One of the best parts of my job as a governing board member for Lake Tahoe Unified School District is hearing and learning from students about the significant projects they are instituting in their school. Last week I was introduced to a project at South Tahoe Middle School based on the children’s book, “How Full is Your Bucket? For Kids” written by Tom Rath and Mary Reckmeyer. Tom Rath, with Dr. Donald Clifton, co-authored the adult counterpart years ago, “How Full is Your Bucket?” a No. 1 New York Times bestseller.
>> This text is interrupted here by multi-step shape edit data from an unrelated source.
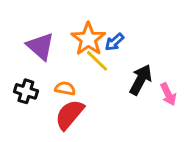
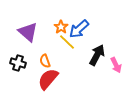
orange star: (88, 39) -> (61, 27), size x0.6
blue arrow: (115, 42) -> (79, 29), size x1.5
orange semicircle: (65, 88) -> (45, 61), turned -120

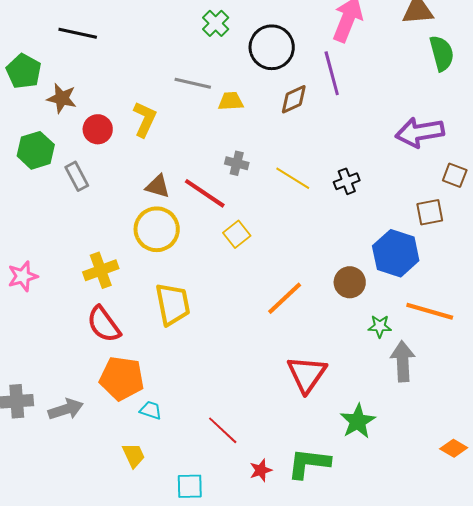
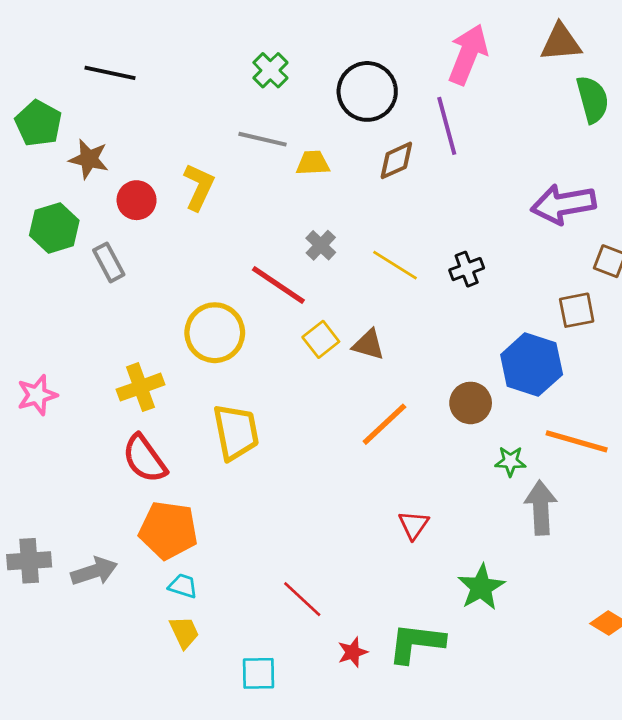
green cross: (216, 23) -> (270, 70), moved
gray cross: (237, 163) -> (321, 245), turned 30
brown triangle: (158, 186) -> (369, 345), moved
red triangle: (307, 374) -> (414, 525), size x0.6
cyan trapezoid: (151, 410) -> (183, 586), moved

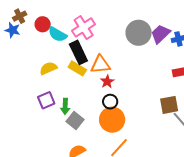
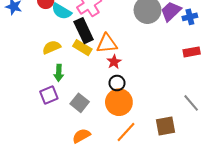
purple square: (46, 100) -> (49, 95), moved
brown square: (169, 105) -> (165, 126), moved
green arrow: (65, 106) -> (59, 73), moved

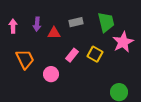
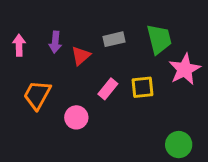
red triangle: (54, 33) -> (81, 56), turned -40
yellow square: (95, 54) -> (143, 87), turned -35
orange trapezoid: (25, 59) -> (37, 95), turned -125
The introduction to the children’s version states, “Each of us has an invisible bucket. When our bucket is full, we feel great, when it is empty, we feel awful. Yet most children (and many adults) don’t realize the importance of having a full bucket throughout the day.” The story evolves around Felix and his invisible bucket that drips out water each time he treats others badly or is treated badly by others. Conversely, his bucket fills with drops every time a kindness is directed his way. Felix’s mood changes drastically between how despondent he feels about himself and others when his bucket is dripping, as opposed to how he sees himself and his world when is bucket is full of drops.

There are 850 paper “buckets” now at STMS. Students, teachers, and all staff can put positive messages or “drops” of kindness in anyone’s bucket. Our middle school students, on their own, are finding ways to counteract the “drips” of bullying behavior while developing a culture of kindness.



As a CASA volunteer, I realized that much of what a CASA does is about helping of fill the bucket of a child. A child that has been removed from their family, “drip, drip,” their home, “drip, drip,” and often their friends and school, “drip, drip,” all made necessary because of the neglect of abuse by a family member, “drip, drip, drip,” has a very empty bucket when they enter the court system. A CASA volunteer can help to add the “drops” back into their bucket. Compliments, hugs, consistency, caring, advocating, spending one-on-one time, help to fill the leaking buckets of children that are hurting, scared and angry.

How full is your bucket? Is it leaking or are you filling your bucket each day by practicing kindness? The words we say, the actions we take, the attitude we project are each drops. These drops fill our own bucket, those of a child in need and those who don’t even know their bucket is empty. There are so many ways to fill our buckets. Become a CASA volunteer, a mentor, teacher, coach, friend or the most loving parent you can be. Your bucket will always be full.